(Provided entries Opens)

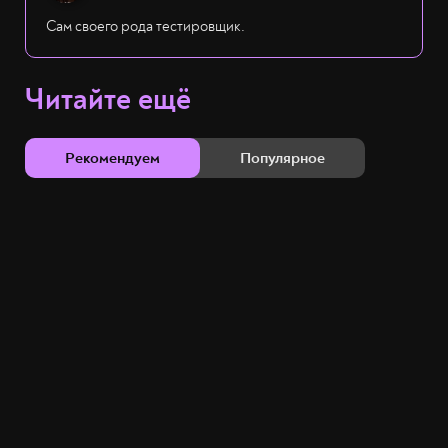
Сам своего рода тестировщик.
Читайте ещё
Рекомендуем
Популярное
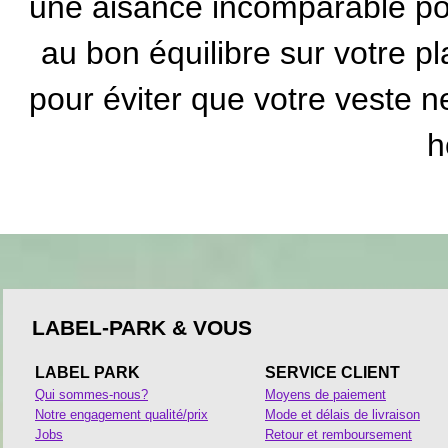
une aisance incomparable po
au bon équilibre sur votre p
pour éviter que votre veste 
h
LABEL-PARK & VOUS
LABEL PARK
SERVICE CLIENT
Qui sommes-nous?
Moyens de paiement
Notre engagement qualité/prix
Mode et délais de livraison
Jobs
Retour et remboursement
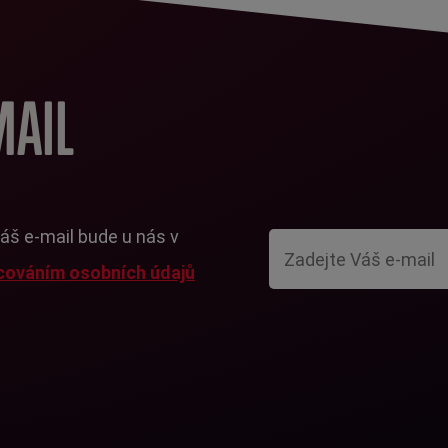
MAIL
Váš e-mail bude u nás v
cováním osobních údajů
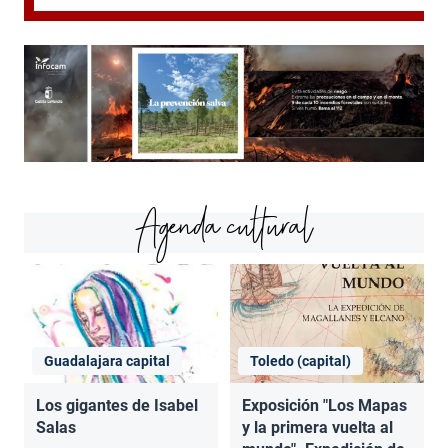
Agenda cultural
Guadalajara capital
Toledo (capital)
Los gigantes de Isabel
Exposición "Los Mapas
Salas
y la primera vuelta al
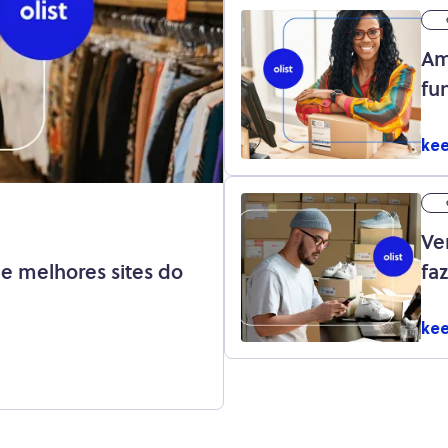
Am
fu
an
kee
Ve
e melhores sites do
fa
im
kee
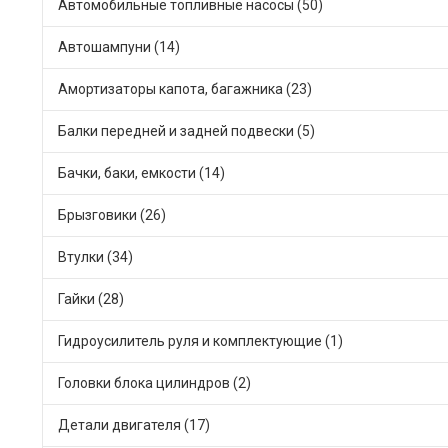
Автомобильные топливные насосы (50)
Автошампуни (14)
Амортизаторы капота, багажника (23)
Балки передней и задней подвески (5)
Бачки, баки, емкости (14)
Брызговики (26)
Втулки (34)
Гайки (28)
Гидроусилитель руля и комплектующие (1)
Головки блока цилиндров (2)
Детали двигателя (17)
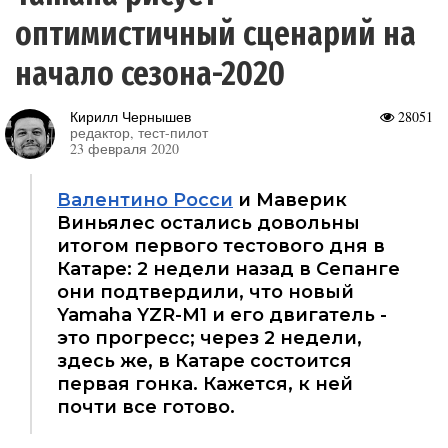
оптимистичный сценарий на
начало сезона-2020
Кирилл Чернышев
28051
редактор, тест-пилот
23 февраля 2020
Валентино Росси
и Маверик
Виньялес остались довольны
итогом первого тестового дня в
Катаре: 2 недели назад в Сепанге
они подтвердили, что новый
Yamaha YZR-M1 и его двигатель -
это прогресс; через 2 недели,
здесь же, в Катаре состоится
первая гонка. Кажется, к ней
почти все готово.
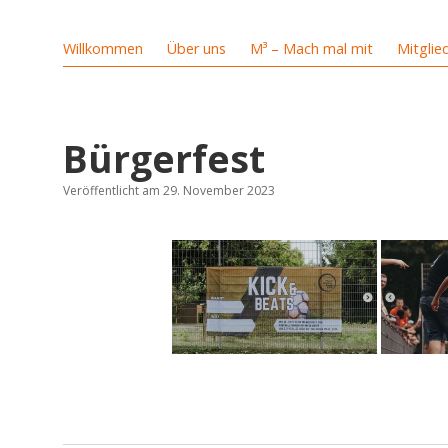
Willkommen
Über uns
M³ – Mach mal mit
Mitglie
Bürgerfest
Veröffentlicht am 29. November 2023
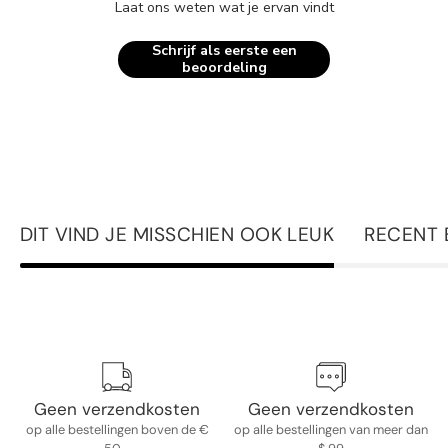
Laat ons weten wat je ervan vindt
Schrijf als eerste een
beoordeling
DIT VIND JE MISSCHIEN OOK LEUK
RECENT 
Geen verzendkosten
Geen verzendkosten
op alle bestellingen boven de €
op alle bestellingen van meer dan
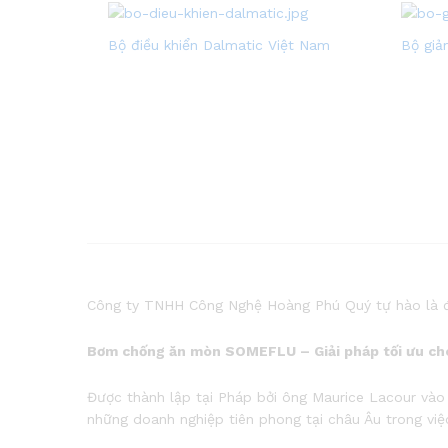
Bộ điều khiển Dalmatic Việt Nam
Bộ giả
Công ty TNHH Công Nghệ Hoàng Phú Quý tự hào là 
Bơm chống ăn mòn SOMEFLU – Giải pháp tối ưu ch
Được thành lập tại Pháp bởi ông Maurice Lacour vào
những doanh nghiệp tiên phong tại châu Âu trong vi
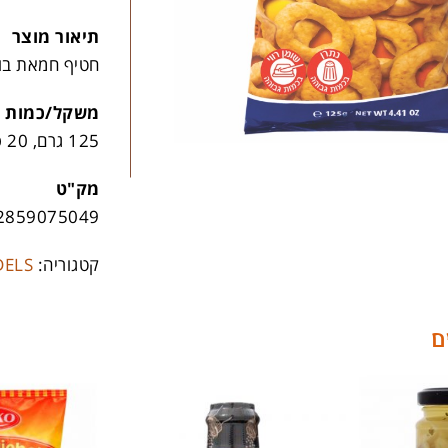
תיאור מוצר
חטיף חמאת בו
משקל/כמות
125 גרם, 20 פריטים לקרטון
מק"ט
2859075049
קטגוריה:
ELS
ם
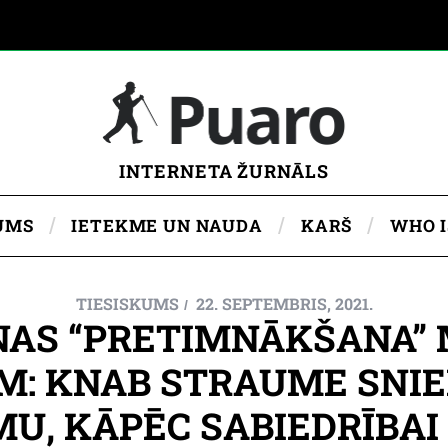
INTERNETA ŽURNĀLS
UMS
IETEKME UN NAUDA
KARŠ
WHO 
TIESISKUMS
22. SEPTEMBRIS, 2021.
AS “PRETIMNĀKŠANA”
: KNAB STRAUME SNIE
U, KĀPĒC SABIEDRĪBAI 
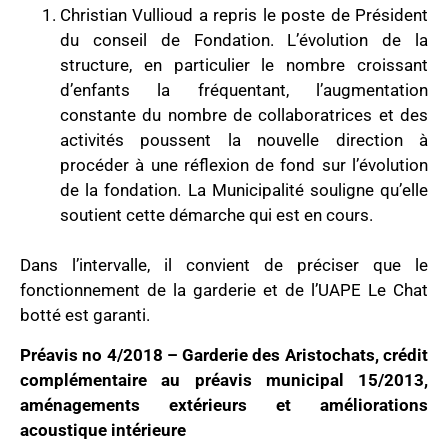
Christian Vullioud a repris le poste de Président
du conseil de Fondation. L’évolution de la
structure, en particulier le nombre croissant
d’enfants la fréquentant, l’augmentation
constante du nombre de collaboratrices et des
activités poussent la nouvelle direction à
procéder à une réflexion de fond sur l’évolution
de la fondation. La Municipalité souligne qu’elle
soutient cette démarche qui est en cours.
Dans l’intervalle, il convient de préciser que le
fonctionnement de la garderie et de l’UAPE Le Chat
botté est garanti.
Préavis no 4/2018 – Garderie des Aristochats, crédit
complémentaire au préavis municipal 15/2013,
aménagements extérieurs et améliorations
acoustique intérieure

(Provided entries Closes)
(Provided entries Opens)

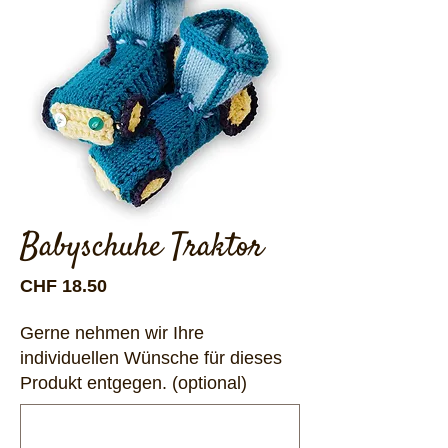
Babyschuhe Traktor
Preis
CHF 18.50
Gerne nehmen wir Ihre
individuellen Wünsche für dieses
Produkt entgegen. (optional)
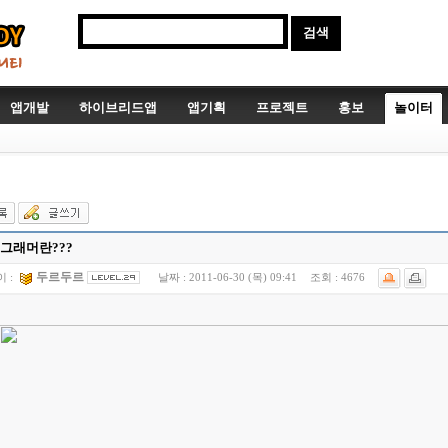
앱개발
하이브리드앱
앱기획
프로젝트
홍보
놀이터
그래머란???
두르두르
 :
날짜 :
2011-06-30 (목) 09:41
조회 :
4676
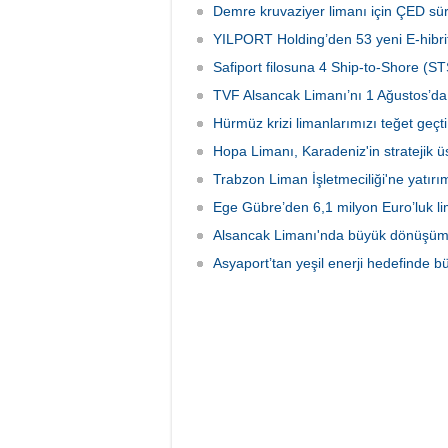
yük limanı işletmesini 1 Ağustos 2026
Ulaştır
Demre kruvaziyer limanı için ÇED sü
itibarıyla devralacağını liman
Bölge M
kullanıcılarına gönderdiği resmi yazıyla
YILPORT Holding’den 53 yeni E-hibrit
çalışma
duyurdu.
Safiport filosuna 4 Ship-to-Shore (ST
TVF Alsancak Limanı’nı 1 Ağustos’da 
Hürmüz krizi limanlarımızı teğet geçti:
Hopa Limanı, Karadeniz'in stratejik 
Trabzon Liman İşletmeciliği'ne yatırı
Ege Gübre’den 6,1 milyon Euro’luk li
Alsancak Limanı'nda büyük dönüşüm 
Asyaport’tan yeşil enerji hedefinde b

(Provided entries Closes)
(Provided entries Opens)

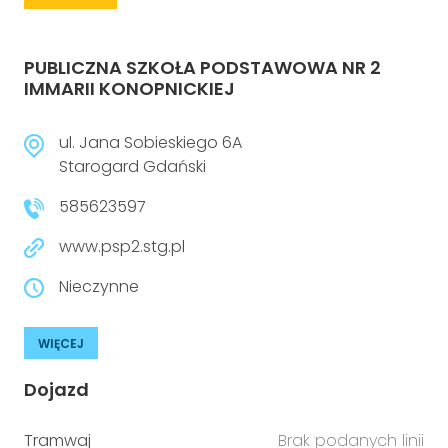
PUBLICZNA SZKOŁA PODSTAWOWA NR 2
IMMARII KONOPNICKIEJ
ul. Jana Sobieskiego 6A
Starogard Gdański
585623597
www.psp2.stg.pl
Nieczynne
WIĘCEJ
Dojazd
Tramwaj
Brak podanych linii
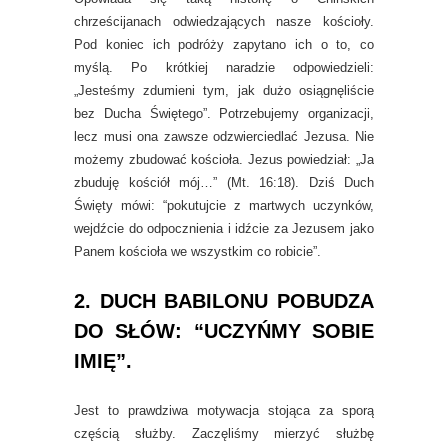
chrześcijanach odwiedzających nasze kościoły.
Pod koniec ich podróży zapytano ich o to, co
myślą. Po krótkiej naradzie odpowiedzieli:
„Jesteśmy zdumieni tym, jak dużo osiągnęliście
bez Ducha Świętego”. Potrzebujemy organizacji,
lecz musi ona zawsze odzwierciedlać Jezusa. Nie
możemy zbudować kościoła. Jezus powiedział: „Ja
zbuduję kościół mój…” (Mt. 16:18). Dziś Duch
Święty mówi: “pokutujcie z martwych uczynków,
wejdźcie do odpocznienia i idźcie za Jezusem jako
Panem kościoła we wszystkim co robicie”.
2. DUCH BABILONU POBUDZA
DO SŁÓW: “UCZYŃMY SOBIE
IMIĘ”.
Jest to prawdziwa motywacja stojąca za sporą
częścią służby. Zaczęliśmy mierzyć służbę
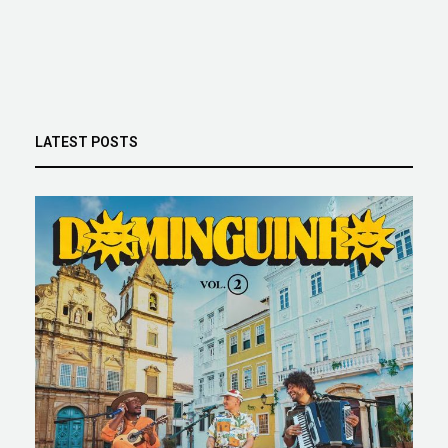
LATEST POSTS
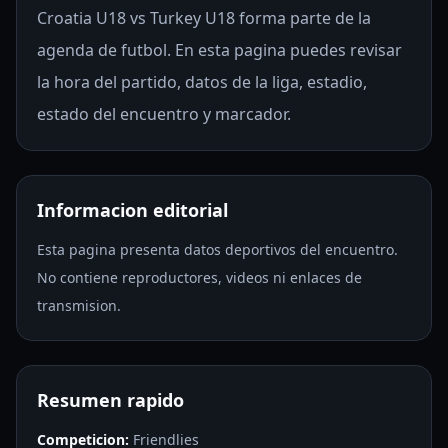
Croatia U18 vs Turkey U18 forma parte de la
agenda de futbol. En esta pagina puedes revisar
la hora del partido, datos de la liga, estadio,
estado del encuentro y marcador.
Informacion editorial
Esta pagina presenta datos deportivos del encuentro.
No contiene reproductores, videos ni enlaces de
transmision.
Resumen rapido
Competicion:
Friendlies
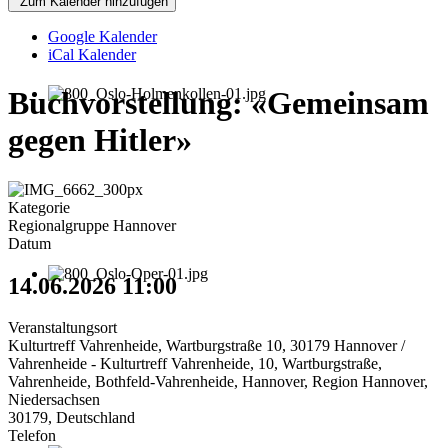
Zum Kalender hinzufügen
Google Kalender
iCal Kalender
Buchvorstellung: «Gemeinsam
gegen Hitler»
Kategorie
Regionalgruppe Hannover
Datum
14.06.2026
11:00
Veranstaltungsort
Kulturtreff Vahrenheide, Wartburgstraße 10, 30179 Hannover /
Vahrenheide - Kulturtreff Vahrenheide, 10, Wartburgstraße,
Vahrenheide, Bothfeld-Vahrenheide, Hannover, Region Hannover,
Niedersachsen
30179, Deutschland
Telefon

(Provided entries Closes)

● Your objective
All that is needed is the exact run of lines above from the line containing "itibarıyla devralacağını liman" through the line containing "Asyaport’tan yeşil enerji hedefinde b", both of them included.

● Solution for this exercise
itibarıyla devralacağını liman
Bölge M
kullanıcılarına gönderdiği resmi yazıyla
YILPORT Holding’den 53 yeni E-hibrit
çalışma
duyurdu.
Safiport filosuna 4 Ship-to-Shore (ST
TVF Alsancak Limanı’nı 1 Ağustos’da 
Hürmüz krizi limanlarımızı teğet geçti:
Hopa Limanı, Karadeniz'in stratejik 
Trabzon Liman İşletmeciliği'ne yatırı
Ege Gübre’den 6,1 milyon Euro’luk li
Alsancak Limanı'nda büyük dönüşüm 
Asyaport’tan yeşil enerji hedefinde b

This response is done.